- From: Graham Klyne <gk@ninebynine.org>
- Date: Wed, 20 May 2015 10:48:21 +0100
- To: Mark Nottingham <mnot@mnot.net>, Jeni Tennison <jeni@jenitennison.com>
- CC: "public-csv-wg@w3.org" <public-csv-wg@w3.org>, www-tag@w3.org
On 20/05/2015 01:35, Mark Nottingham wrote:
> I'd like to be explicit about the tradeoffs. I see three things, one of which needs to give:
>
> 1) The syntax of the CSV format (which currently can't convey this kind of metadata)
> 2) The ability of your target audience to set metadata on their resources (e.g., HTTP headers, .well-known files)
> 3) The prohibition on standards squatting in URI namespace
I like your analysis here, but I'd view it slightly differently, in a way that
accommodates the RFC 6415 style mentioned by Yakov.
I think there's a matter of scope to which a metadata access convention applies:
1. described as part of the resource
2. described as part of the resource access transaction
:
3. defined by globally applicable standard
The RFC6415 approach defines one intermediary model, e.g.
2.5. metadata access URI described by host-wide convention.
And I'm thinking there may be other possible scopes that don't fall foul of the
URI-squatting problem (which I take to mean that the server get's to choose the
form of the metadata URI).
...
On a related issue, for "patterned" mechanisms I think some consideration needs
to be given to the form of the primary resource URI. E.g.
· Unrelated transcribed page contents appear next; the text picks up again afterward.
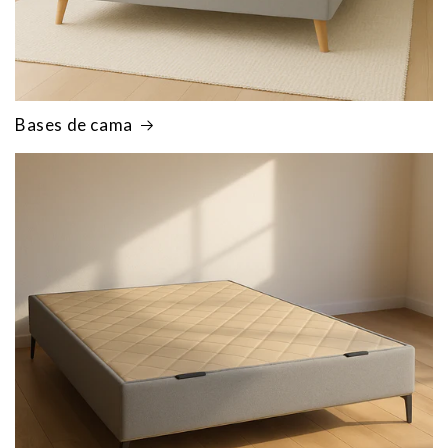
Bases de cama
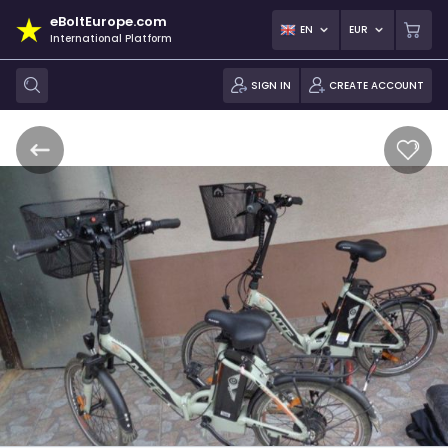
eBoltEurope.com
EN
EUR
International Platform
SIGN IN
CREATE ACCOUNT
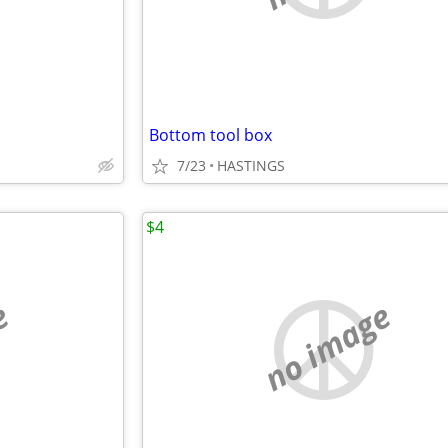
Bottom tool box
7/23
HASTINGS
$4
e
no image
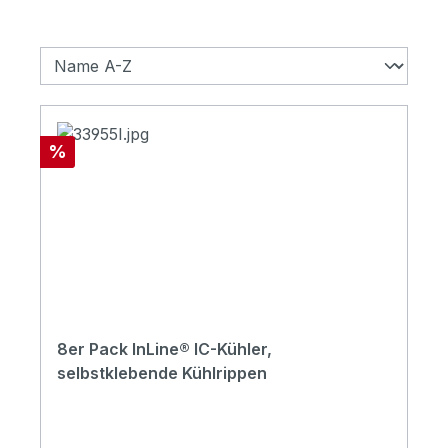
Rabatt
%
8er Pack InLine® IC-Kühler,
selbstklebende Kühlrippen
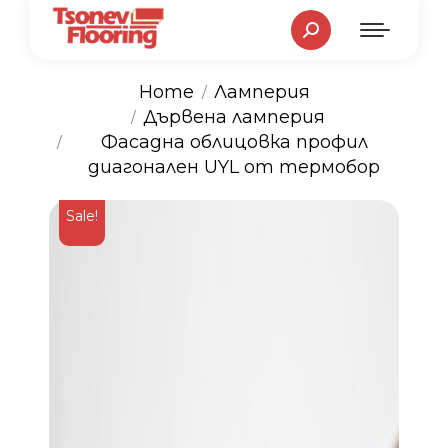
Search:
Home
Ламперия
Дървена ламперия
You are here:
Фасадна облицовка профил
диагонален UYL от термобор
Sale!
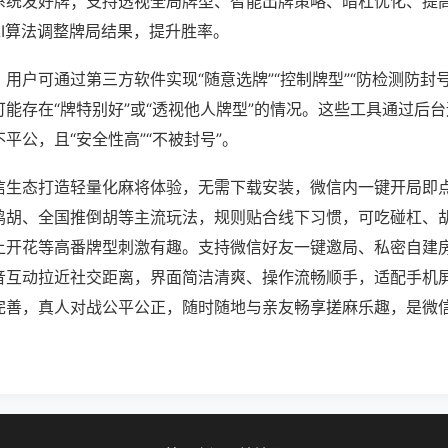
系统发好牌；支持透视全局牌型、智能出牌策略、暗杠优化、提
AI算法调整牌局结果，提升胜率。
用户可通过第三方软件实现“随意选牌”“控制牌型”“防检测防封
能存在“牌特别好”或“透视他人牌型”的情况。这些工具通过后
平公，且“安全性高”“不被封号”。
信生态打造轻量化麻将体验，无需下载安装，微信内一键开局即
鸡胡、全国推倒胡等主流玩法，规则贴合线下习惯，可吃碰杠、
上开花等高番牌型刺激有趣。支持微信好友一键邀局、私密自建
音互动拉近社交距离，界面简洁清爽、操作流畅顺手，适配手机
完善，真人对战公平公正，随时随地与亲友畅享搓麻乐趣，是微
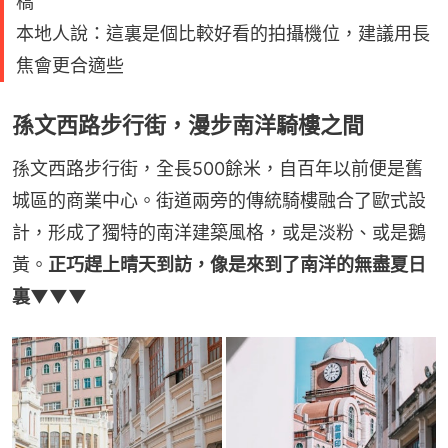
橋
本地人說：這裏是個比較好看的拍攝機位，建議用長
焦會更合適些
孫文西路步行街，漫步南洋騎樓之間
孫文西路步行街，全長500餘米，自百年以前便是舊
城區的商業中心。街道兩旁的傳統騎樓融合了歐式設
計，形成了獨特的南洋建築風格，或是淡粉、或是鵝
黃。
正巧趕上晴天到訪，像是來到了南洋的無盡夏日
裏▼▼▼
http://example.org/someresource.csv
vs.
http://example.org/someresource/
This could have an effect on the way the metadata URIs are determined with
reference to the base URI.
(FWIW, this is not theoretical - software I'm working primarily uses
'/'-terminated forms for resource identifiers, but can also use other forms. A
simple-minded relative resolution of "../metadata.example" with reference to the
resource URI could yield surprising results in these cases. OTOH, resolving
"./metadata.example" would yield more consistent results (for one perspective of
consistency). I think the overall issue could be wider than just this example.)